> _DATA FOR THE TASK_:
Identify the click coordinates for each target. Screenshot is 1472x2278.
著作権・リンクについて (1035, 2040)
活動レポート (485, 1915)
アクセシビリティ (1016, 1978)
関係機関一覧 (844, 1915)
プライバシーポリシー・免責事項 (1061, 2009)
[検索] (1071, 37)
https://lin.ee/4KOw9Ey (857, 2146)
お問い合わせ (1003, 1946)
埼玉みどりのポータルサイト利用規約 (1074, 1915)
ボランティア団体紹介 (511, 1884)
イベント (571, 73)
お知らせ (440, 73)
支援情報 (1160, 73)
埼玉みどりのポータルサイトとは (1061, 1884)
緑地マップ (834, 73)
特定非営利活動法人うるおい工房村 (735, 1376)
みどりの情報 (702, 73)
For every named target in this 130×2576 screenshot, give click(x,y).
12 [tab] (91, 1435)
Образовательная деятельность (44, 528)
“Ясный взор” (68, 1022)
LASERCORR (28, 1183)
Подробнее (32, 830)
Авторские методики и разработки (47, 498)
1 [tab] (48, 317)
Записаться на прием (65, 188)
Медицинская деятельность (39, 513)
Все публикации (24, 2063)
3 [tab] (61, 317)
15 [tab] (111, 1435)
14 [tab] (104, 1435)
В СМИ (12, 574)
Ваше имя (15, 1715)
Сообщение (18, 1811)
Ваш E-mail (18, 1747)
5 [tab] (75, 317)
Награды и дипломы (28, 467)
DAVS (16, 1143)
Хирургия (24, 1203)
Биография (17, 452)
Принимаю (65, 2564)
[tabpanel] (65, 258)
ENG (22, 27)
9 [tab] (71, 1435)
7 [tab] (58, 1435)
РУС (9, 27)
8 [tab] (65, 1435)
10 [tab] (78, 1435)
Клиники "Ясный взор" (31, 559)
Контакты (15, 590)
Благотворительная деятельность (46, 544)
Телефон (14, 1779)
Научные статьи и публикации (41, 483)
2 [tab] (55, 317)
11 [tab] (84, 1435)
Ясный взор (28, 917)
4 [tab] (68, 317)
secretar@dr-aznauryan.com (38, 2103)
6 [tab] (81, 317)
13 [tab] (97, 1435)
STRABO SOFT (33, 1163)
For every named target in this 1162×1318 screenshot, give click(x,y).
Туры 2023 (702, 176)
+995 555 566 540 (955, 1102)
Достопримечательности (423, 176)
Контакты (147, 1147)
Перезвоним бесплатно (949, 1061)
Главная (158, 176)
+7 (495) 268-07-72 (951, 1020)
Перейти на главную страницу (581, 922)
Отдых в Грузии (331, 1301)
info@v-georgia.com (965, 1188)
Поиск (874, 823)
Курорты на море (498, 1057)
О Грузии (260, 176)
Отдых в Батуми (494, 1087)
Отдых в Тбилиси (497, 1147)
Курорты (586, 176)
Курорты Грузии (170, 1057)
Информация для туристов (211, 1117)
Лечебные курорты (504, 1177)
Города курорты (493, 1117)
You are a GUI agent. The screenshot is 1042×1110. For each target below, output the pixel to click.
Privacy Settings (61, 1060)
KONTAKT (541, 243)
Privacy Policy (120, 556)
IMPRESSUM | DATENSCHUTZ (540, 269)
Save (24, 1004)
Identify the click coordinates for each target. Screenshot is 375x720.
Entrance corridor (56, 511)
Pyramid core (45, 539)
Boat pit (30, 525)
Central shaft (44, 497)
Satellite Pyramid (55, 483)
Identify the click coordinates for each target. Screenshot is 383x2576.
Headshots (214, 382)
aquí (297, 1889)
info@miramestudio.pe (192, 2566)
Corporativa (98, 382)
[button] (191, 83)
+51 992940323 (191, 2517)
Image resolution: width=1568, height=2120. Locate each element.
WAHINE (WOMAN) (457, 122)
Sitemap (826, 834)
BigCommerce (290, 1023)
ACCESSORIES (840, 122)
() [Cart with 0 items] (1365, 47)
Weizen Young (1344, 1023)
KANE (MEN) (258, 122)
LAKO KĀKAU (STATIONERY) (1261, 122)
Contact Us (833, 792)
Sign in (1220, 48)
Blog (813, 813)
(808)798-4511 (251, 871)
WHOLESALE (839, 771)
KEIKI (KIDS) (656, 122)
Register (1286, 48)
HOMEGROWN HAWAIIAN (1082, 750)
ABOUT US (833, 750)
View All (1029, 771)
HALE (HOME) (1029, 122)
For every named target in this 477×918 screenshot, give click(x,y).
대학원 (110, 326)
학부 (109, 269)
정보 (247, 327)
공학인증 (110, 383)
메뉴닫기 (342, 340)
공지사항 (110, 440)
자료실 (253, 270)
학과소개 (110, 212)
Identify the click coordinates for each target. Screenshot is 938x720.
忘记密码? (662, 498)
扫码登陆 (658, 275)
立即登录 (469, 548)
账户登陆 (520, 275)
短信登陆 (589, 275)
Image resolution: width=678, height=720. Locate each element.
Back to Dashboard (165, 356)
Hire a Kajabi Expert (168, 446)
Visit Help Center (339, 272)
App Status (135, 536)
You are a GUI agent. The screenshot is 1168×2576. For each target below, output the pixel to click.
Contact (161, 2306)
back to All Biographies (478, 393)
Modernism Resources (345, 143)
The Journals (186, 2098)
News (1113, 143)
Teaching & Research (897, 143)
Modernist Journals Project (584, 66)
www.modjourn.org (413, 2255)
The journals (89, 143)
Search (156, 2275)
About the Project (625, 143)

> _EXERCISE PROMPT_:
Everything from the line containing "For every named target in this 477×918" through the line containing "Search (156, 2275)" in the material above should be retyped exactly, both ends included, and nothing more.

> _SOLUTION_:
For every named target in this 477×918 screenshot, give click(x,y).
대학원 (110, 326)
학부 (109, 269)
정보 (247, 327)
공학인증 (110, 383)
메뉴닫기 (342, 340)
공지사항 (110, 440)
자료실 (253, 270)
학과소개 (110, 212)
Identify the click coordinates for each target. Screenshot is 938x720.
忘记密码? (662, 498)
扫码登陆 (658, 275)
立即登录 (469, 548)
账户登陆 (520, 275)
短信登陆 (589, 275)
Image resolution: width=678, height=720. Locate each element.
Back to Dashboard (165, 356)
Hire a Kajabi Expert (168, 446)
Visit Help Center (339, 272)
App Status (135, 536)
You are a GUI agent. The screenshot is 1168×2576. For each target below, output the pixel to click.
Contact (161, 2306)
back to All Biographies (478, 393)
Modernism Resources (345, 143)
The Journals (186, 2098)
News (1113, 143)
Teaching & Research (897, 143)
Modernist Journals Project (584, 66)
www.modjourn.org (413, 2255)
The journals (89, 143)
Search (156, 2275)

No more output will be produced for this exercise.